Ich habe auch mal direkt vor dem Aufruf über System.getProperty("java.class.path") den CP ausgelesen, da ist die jar nach wie vor vorhanden.



Edit: Ich habs! :shock:  Ich flieg nicht beim Class.forName ab, sondern ich versuche 1 Zeile später ne Property zu putten, das Propertyobjekt ist aber null und hab den Übergang beim Debuggen übersehen


----------



## nrg (7. Jul 2011)

dann fliegt aber eine NullPointerException und keine ClassNotFound


----------



## despikeexd (8. Jul 2011)

Wieder mal ein typischer Fall von NICHT-Wissen.

Zur kleinen Erklärung : seit Java1.4.2 werden ALLE JDBC-Driver welche zum Start der VM bekannt sind automatisch geladen. Ein Class.forName() oder DriverManager.registerDriver() sorgt also nur dafür das ein und der selbe Driver ZWEIMAL registriert ist.
Lasse dir vom DriverManager einfach mal alle geladenen Driver ausgeben ob deiner überhaupt dabei ist ... falls JA : er sollte durch den Aufruf von Class.forName() zweimal enthalten sein ... falls NEIN : sollte er GARNICHT drinstehen und liegt demzufolge auch nicht im CP.
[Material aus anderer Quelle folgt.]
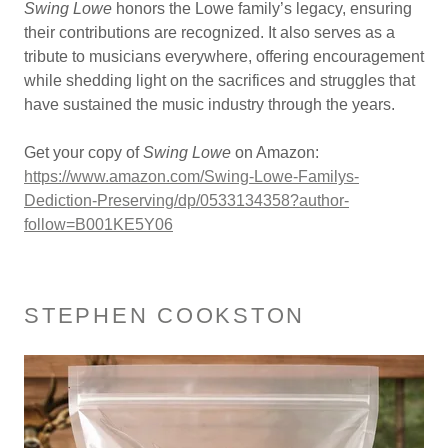
Swing Lowe
honors the Lowe family’s legacy, ensuring
their contributions are recognized. It also serves as a
tribute to musicians everywhere, offering encouragement
while shedding light on the sacrifices and struggles that
have sustained the music industry through the years.
Get your copy of
Swing Lowe
on Amazon:
https://www.amazon.com/Swing-Lowe-Familys-
Dediction-Preserving/dp/0533134358?author-
follow=B001KE5Y06
STEPHEN COOKSTON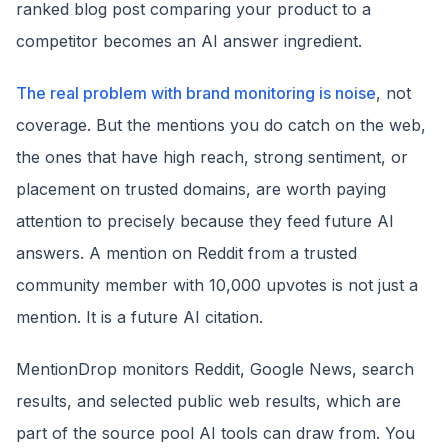
ranked blog post comparing your product to a
competitor becomes an AI answer ingredient.
The real problem with brand monitoring is noise
, not
coverage. But the mentions you do catch on the web,
the ones that have high reach, strong sentiment, or
placement on trusted domains, are worth paying
attention to precisely because they feed future AI
answers. A mention on Reddit from a trusted
community member with 10,000 upvotes is not just a
mention. It is a future AI citation.
MentionDrop monitors Reddit, Google News, search
results, and selected public web results, which are
part of the source pool AI tools can draw from. You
*Immer wieder der selbe Fehler ... alter ich glaubs nicht.*


----------



## spaghetti (8. Jul 2011)

despikeexd hat gesagt.:


> *Wieder mal ein typischer Fall von NICHT-Wissen.*
> Zur kleinen Erklärung : seit Java1.4.2 werden ALLE JDBC-Driver welche zum Start der VM bekannt sind automatisch geladen. Ein Class.forName() oder DriverManager.registerDriver() sorgt also nur dafür das ein und der selbe Driver ZWEIMAL registriert ist.
> Lasse dir vom DriverManager einfach mal alle geladenen Driver ausgeben ob deiner überhaupt dabei ist ... falls JA : er sollte durch den Aufruf von Class.forName() zweimal enthalten sein ... falls NEIN : sollte er GARNICHT drinstehen und liegt demzufolge auch nicht im CP.
> 
> *Immer wieder der selbe Fehler ... alter ich glaubs nicht.*



Einatmen... ausatmen... du kommst schon drüber hinweg. Bin noch relativ frisch auf dem Gebiet Java und da ich in diesem Projekt freie open source software anpasse, bin ich nicht gleich über den Fehler des Autors gestolpert.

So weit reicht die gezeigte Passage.